Naast de dagelijkse Eucharistievieringen en het getijdengebed in de kapel alsmede de verdiepende meditaties door de retraiteleider, hadden de deelnemers de nodige ruimte om alleen te kunnen zijn, bijvoorbeeld in de kapel, op hun kamer of tijdens een wandeling, zo vertelt de Utrechtse hulpbisschop. Mgr. Woorts: “Deze retraite voedde mijn relatie met de Heer, door in de stilte met Hem te zijn. Dat stemde mij dankbaar. De vieringen hadden een eigen kleur, want de retraite begon op het hoogfeest van de aankondiging van de Heer, de tweede dag vierden wij ‘onze eigen’ Sint Ludger en de derde dag was het weer volop Veertigdagentijd.”

 

“Het thema van de retraite was ‘Innerlijke kennis van zoveel goeds – over spiritualiteit en theologie in Ignatiaans perspectief’. Aan de hand van de overweging van teksten van enkele grote auteurs uit de geestelijke traditie van de Kerk (waaronder de heilige Ignatius van Loyola [1491-1556] en de zalige Jan van Ruusbroec [1293-1381]) zette prof. Faesen sj ons als deelnemers aan de priesterretraite op weg voor een tijd van persoonlijk, innerlijk gebed,” zo vult mgr. Hoogenboom aan.
Mgr. Hoogenboom: “De zinsnede ‘Innerlijke kennis van zoveel goeds’ is trouwens een citaat uit de Beschouwing om tot de liefde te komen die deel uitmaakt van het laatste deel van de Geestelijke Oefeningen van de heilige Ignatius van Loyola.

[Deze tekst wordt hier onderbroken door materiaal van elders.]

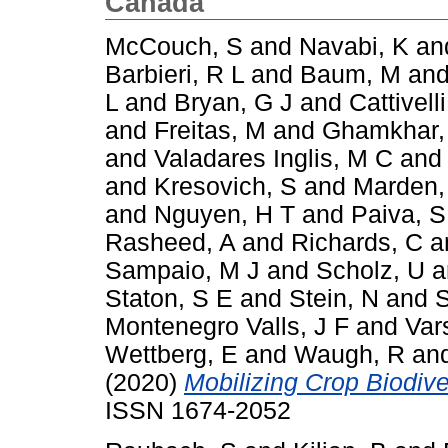
Canada
McCouch, S
and
Navabi, K
an
Barbieri, R L
and
Baum, M
an
L
and
Bryan, G J
and
Cattivelli
and
Freitas, M
and
Ghamkhar,
and
Valadares Inglis, M C
an
and
Kresovich, S
and
Marden,
and
Nguyen, H T
and
Paiva, S
Rasheed, A
and
Richards, C
a
Sampaio, M J
and
Scholz, U
a
Staton, S E
and
Stein, N
and
S
Montenegro Valls, J F
and
Var
Wettberg, E
and
Waugh, R
an
(2020)
Mobilizing Crop Biodiver
ISSN 1674-2052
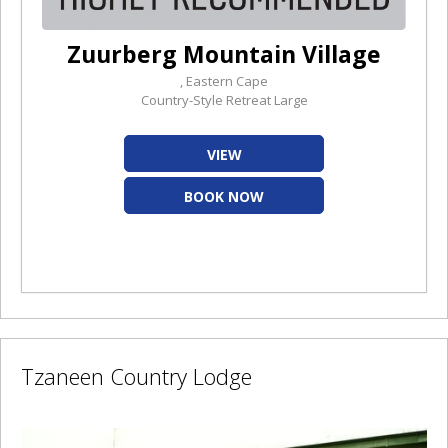
Zuurberg Mountain Village
, Eastern Cape
Country-Style Retreat Large
VIEW
BOOK NOW
Tzaneen Country Lodge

In deze beschouwing vestigt Ignatius er allereerst onze aandacht op dat de liefde zich meer moet uiten in daden dan in woorden. Voorts zegt hij dat de liefde bestaat in wederzijdse mededeling van God en mens. In het gebed plaatst de mens zich voor God onze Heer, voor de engelen en heiligen die voor ons ten beste spreken. Van hieruit komt de mens volgens Ignatius tot ‘Vragen wat ik verlang. Hier zal dat zijn: innerlijke kennis van zoveel goeds dat ik ontvangen heb, opdat ik, geheel en al erkentelijk, zijn goddelijke majesteit in alles kan liefhebben en dienen’.”

“Pater Faesen maakte in zijn meditaties bij geestelijke teksten duidelijk dat hoogachting voor elke menselijke persoon wezenlijk is voor de Ignatiaanse theologie en spiritualiteit en dat de relatie met God de mens tot persoon maakt,” zo vervolgt mgr. Hoogenboom. “Wie in kracht van de Heilige Geest God in Jezus Christus leert kennen en zo groeit in een persoonlijke, innerlijke relatie met Hem, ontvangt persoonlijke kennis van wat Ignatius benoemt als ‘zoveel goeds dat ontvangen is’.
Pater Faesen legde uit dat dit rijke geestelijke gedachtengoed omtrent de innerlijke relatie van mens en God ook al te vinden is in de geschriften van de zalige Jan van Ruusbroec en bij auteurs die staan in de geestelijke traditie van de Moderne Devotie die ontstond aan het einde van de veertiende eeuw. Jan van Ruusbroec gebruikt in zijn Boecsken der verclaringhe (ca. 1360), waarin hij schrijft over de verinnerlijkte relatie van de mens tot God, een prachtig en sterk beeld: ‘Wanneer de mens God in zich voelt, met rijke volle genade: dat noem ik hemelse gezondheid. Want dan is de mens wijs, helder van inzicht, uitvloeiend rijk van hemelse leer, warm en genereus in naastenliefde, overvloedig en dronken van vreugde en van gevoel, sterk, dapper en behendig in alle dingen waarvan hij weet dat ze aan God behagen, en dergelijke meer, zonder getal, wat alleen zij weten die het voelen.’
De priesterretraite duurde tweeëneenhalve dag, maar we mogen erop vertrouwen dat deze rijke vrucht zal dragen in het geloofsleven en werken van de deelnemers,” aldus mgr. Hoogenboom.